And from the section on the Decline:
In the first years of the 19th century, the United States of America and some European nations fought and won two Barbary Wars against the pirates. After an Anglo-Dutch raid on Algiers in 1816 immobilized most of the Pirate fleet, the Dey of Algiers was forced to agree to terms which included a cessation of the practice of enslaving Christians, although slave trading in non-Europeans could still continue. After losing in this period of formal hostilities with European and American powers, the Barbary states went into decline. However, the Barbary pirates did not cease their operations, and another British raid on Algiers took place in 1824. Finally, France took control of Algiers and Tunis in 1830 and 1831, respectively. Tripoli returned to Ottoman control in 1835, before finally falling into Italian hands in 1911. As such, the slave traders now found that they had to work in accordance with the laws of their governors, and could no longer look to self-regulation. The slave trade finally ceased on the Barbary coast when European governments passed laws granting emancipation to slaves.
Not to be completely ‘down’ on the North Africans, it is worth mentioning that the Treaty of Friendship of 1786 between Morocco and the United States is the longest, unbroken treaty relationship in United States history and this was brought about by Sidi Muhammad ibn Abdallah’s foresight in recognizing that international trade would lead to rehabilitation of his nation and that recognition of the fledgling United States was instrumental in this policy. It stands to this day.

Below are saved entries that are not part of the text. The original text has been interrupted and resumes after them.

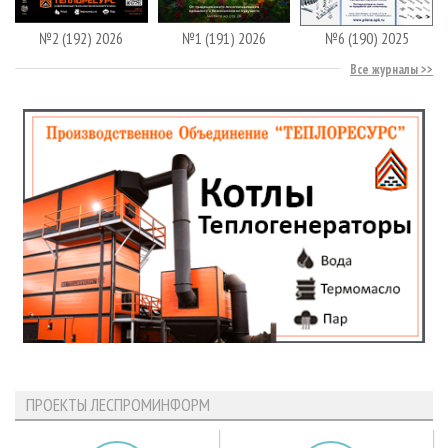
№2 (192) 2026
№1 (191) 2026
№6 (190) 2025
Все журналы
ПРОЕКТЫ ЛЕСПРОМИНФОРМ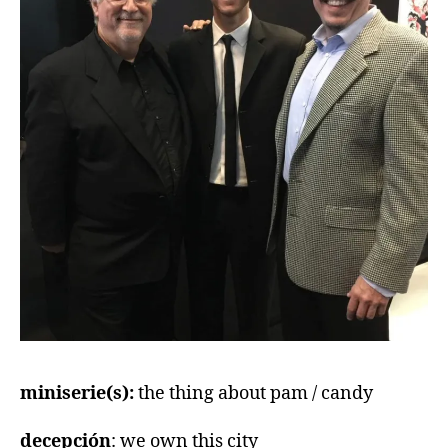
miniserie(s):
the thing about pam / candy
decepción
: we own this city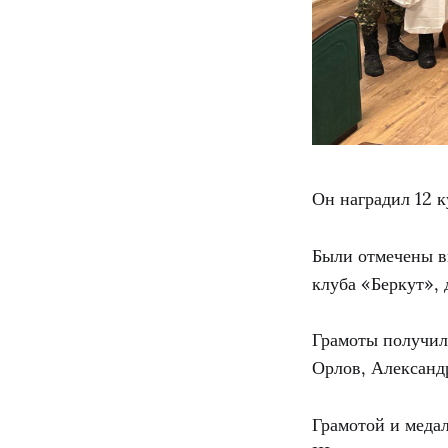
Он наградил 12 
Были отмечены в
клуба «Беркут»,
Грамоты получил
Орлов, Александ
Грамотой и меда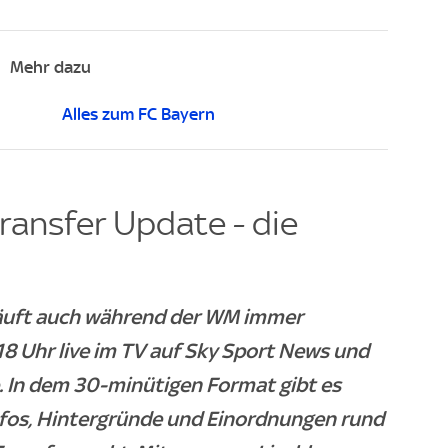
Mehr dazu
Alles zum FC Bayern
ransfer Update - die
läuft auch während der WM immer
 Uhr live im TV auf Sky Sport News und
. In dem 30-minütigen Format gibt es
nfos, Hintergründe und Einordnungen rund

Modern people like to dress up pirates in modern mindsets in the same way they like dressing up as pirates. Why? – God only knows. This is the fallacy of cognative egocentrism, the projection of your own mentality and ethics upon another, a mentality and ethics that may in no way match your own – which can sometimes be a deadly mistake to make.
We seem to have lost as a culture is the notion of what a threat to the institutions of civil society piracy actually is, and what a regressive social structure pirates and pirate culture represents. There is a recent form of apology for the institution of piracy [or piracy and its institutions] that appears in the modern anarchist literature that I find particularly odious, which is the so-called ‘pirate utopia’ idea of Peter L Wilson [aka. Hakim Bey] which he outlines in this book, Pirate Utopias: Moorish Corsairs & European Renegadoes. Wilson envisioned these, so called, ‘pirate utopias’ as autonomous proto-anarchist societies that operated beyond the reach of governments [beyond their own crude Diwan] embracing unrestricted freedom [freedom from any normal morality or ethics].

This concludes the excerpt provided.